How Sex, Politics, Money and Religion are Killing Planet Earth

Friday, June 10, 2016

The Great North American Mid-life Baseline Assessment

North America and I have reached mid-life. My doctor tells me that at 52, I am actually not in mid-life, but old, and I suppose the same is true for the United States and to a lesser extent, Canada. We have enjoyed the exuberance and productivity of youth, fueled by abundant energy. We reached our peak, thinking it would last, but now decline seems unavoidable and inevitable. I have spent the past thirty years navigating a miasma of motherhood, marriage, work and most-recently, higher education, every day an endless stream of things to do, people to nurture, deadlines to meet and expectations to fulfill. I can’t remember what it feels like not to have something to do for someone else.

Canadian Tar Sands*
I wouldn’t trade away a day of time from those thirty years. I have amazing adult children, a rewarding and satisfying career and a usually understanding and loving husband. I love my life. I do, however, feel a bit unanchored as I face the future. The kids are grown and independent. I have “arrived” at where I want to be professionally. For years I have been defined by my role, “mother,” “wife,” or by the work that I do, “environmental scientist.” I have been categorized and placed in the convenient cubby holes of others’ and my own creation. I am having trouble seeing beyond the confines, now that the boundaries are no longer relevant. Like stepping outside on a bright day after sitting in the dark, the unconstrained light is overwhelming and blinding. Who am I? What am I doing? Where am I going? Out of confines, the answers to these questions are not as clear as they once seemed to be.

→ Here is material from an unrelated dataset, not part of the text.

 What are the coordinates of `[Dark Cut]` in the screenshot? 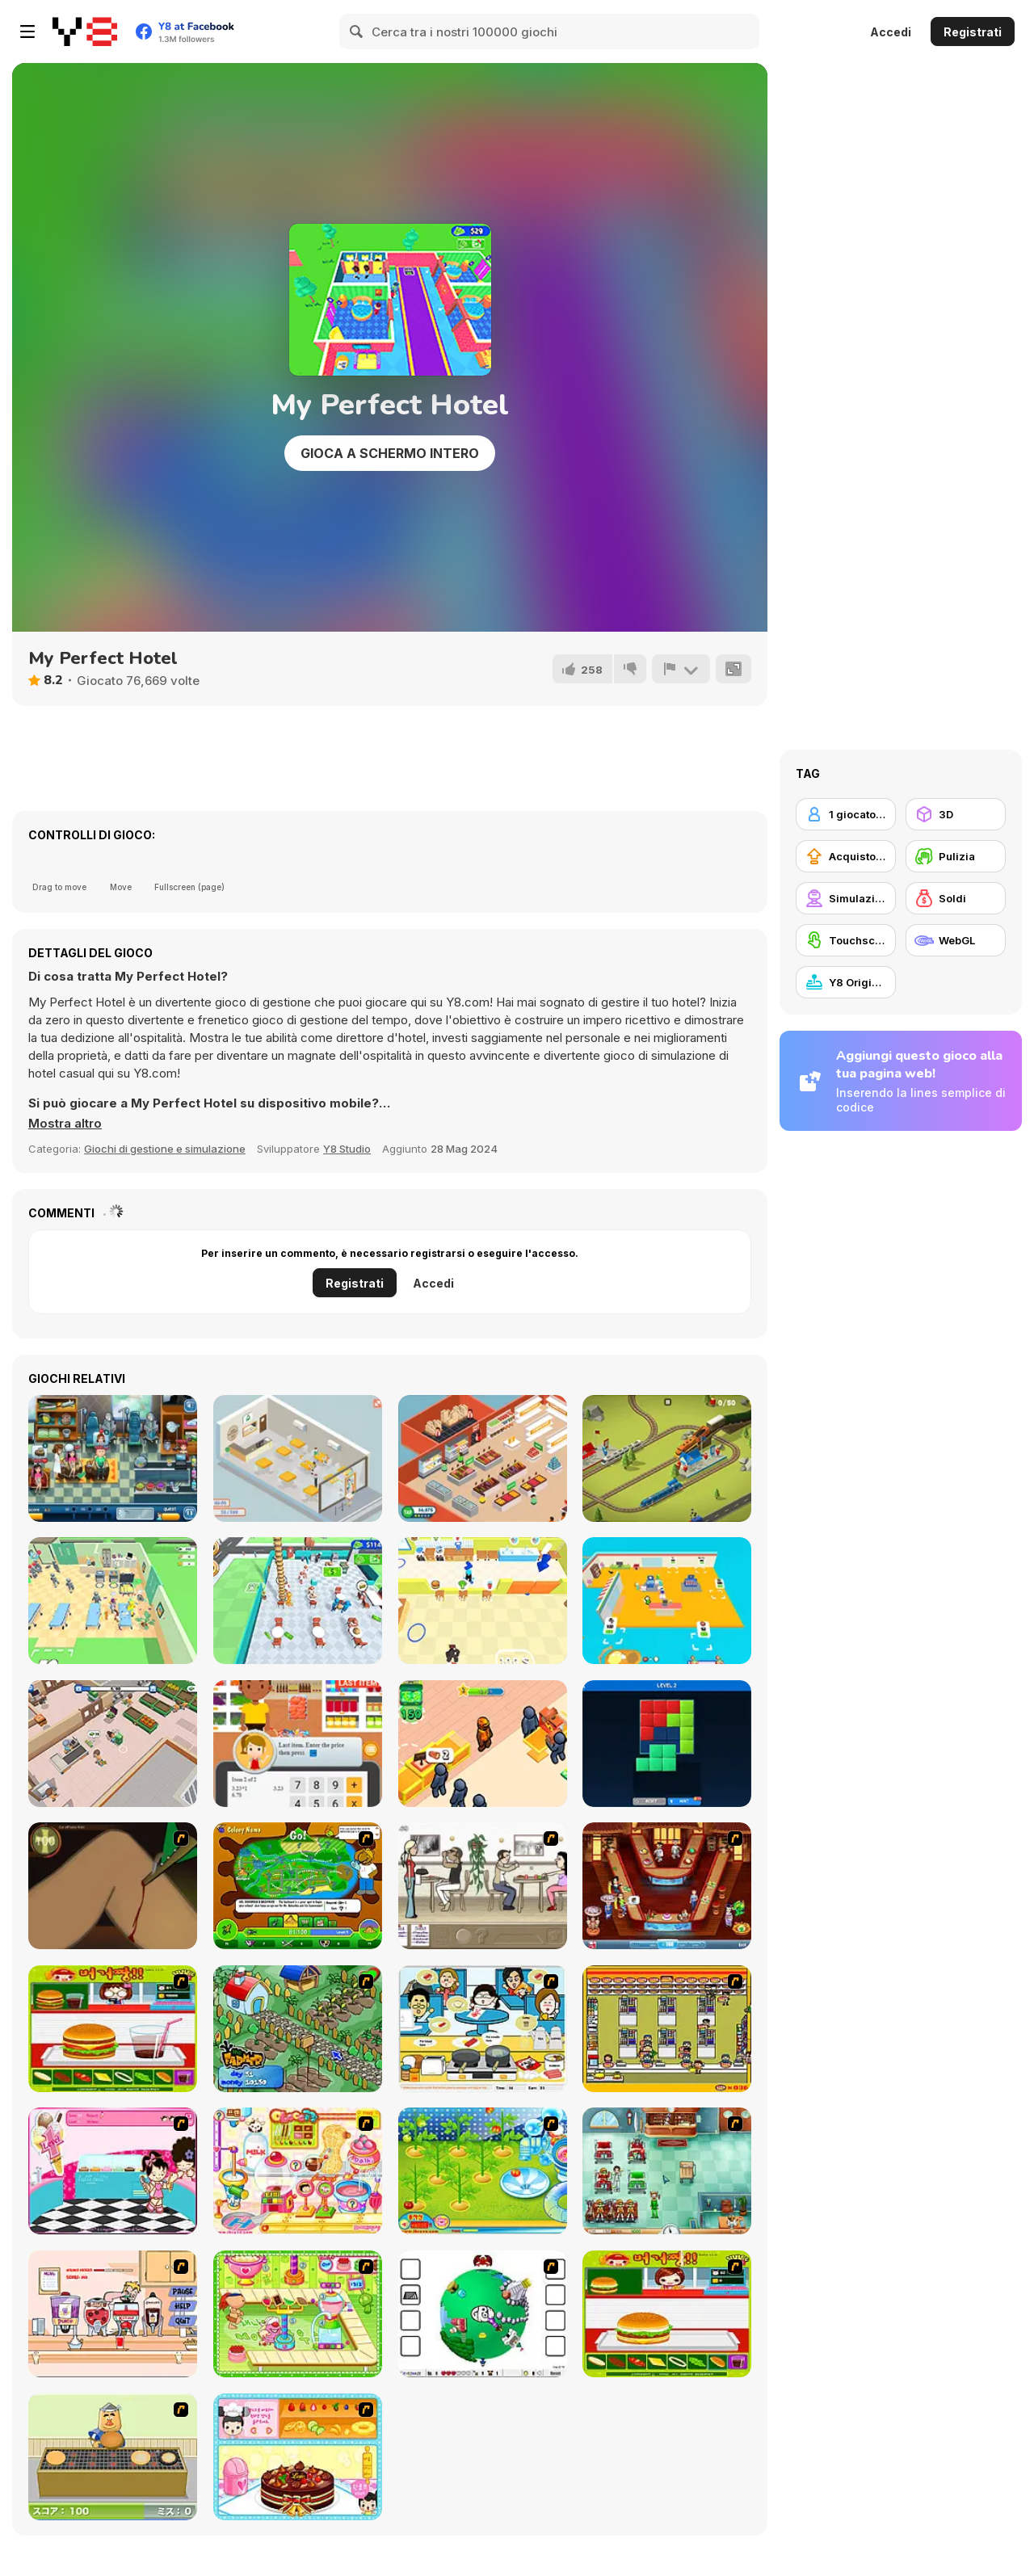 It's located at (112, 1885).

North America is at a similar crossroads, propelled forward over a few generations to exceptional economic growth and world domination via the exploitation of fossilized hydrocarbons sequestered within the Earth, or “fossil fuels.” Our use of fossil fuels has facilitated unprecedented growth and advancement, and it has increased carbon dioxide levels in the atmosphere from about 280 ppt, prior to the Industrial Revolution, to over 400 ppt today. Readily accessible crude is gone. We are now squeezing tar out of rocks and sand, pulverizing the bedrock of the planet and removing mountaintops to get at the precious hydrocarbon elixir upon which our prosperity was built. The capitalist economic reach is globalized, and very real thresholds of extinction, global climate change and potential environmental collapse are visible on the not too distant horizon.

Mountain Top Removal*
2015 was the hottest year ever recorded. Such a statistic would not be significant on its own, but it occurs in a context where the sixteen hottest years on record have all occurred since 1998 (https://www.ncdc.noaa.gov/sotc/global/201513). In other words, sixteen of the past eighteen years have all been record-breakers. Skeptics will suggest that warming periods have occurred throughout Earth’s history and that the current pattern of consistently hotter and hotter years is a natural trend (note this is a departure from the skeptics’ previous complete denial that the planet is even warming).
Fragments of fact can be found in all fiction. Earth has been hotter and colder during its 4.5 billion-year history, but has never before, as far as we can measure, become this hot, this fast. We also know that Earth’s heating and cooling patterns are significantly correlated to concentrations of carbon dioxide in the atmosphere. During Earth’s hottest era (the Eocene), carbon dioxide concentrations were as high as 1,000 – 2,000 parts per thousand (ppt). During Earth’s coldest era, during the last glacial ice age, carbon dioxide levels were around 200 ppt (http://blogs.ei.columbia.edu/2014/07/11/what-geology-has-to-say-about-global-warming/). At the current rate of increase, atmospheric carbon dioxide will measure 780 ppt before 2050, a level believed to be a threshold at which Antarctica melts.


The cornerstone of environmental evaluation is called a baseline assessment. Before the effects of human activities can be predicted, one must know the starting point or baseline. The baseline is not necessarily pristine, for one must also know where to begin before one can heal what is broken. A baseline can be perfect and whole or utterly devastated, but it represents an untarnished truth.
In a couple of weeks, I will leave behind the orderly world of work, school, motherhood and marriage and head on a journey across North America from Asheville, North Carolina to Prudhoe Bay, Alaska. Along the way, I will conduct a personal and environmental baseline assessment. I plan to take in as many realities as I can, from ghost bears in British Columbia to tar sands in Alberta. I will contrast topless mountains in Kentucky to the Northern Canadian and Alaskan wilderness. Fracking fields and northern lights are also on the itinerary. I will read a lot of books, sleep in a tent (or the car in grizzly and polar bear country), listen to my thoughts, write, take photos and do a lot of hiking along the way. At the end of my journey, I will know the truth of things.


p.s. I am open to ideas for places to visit, travel tips, good yoga studios, how to offset my carbon footprint and anything else that might be deemed significant. Let me know.

*I poached all images from Google searches. They are not my own.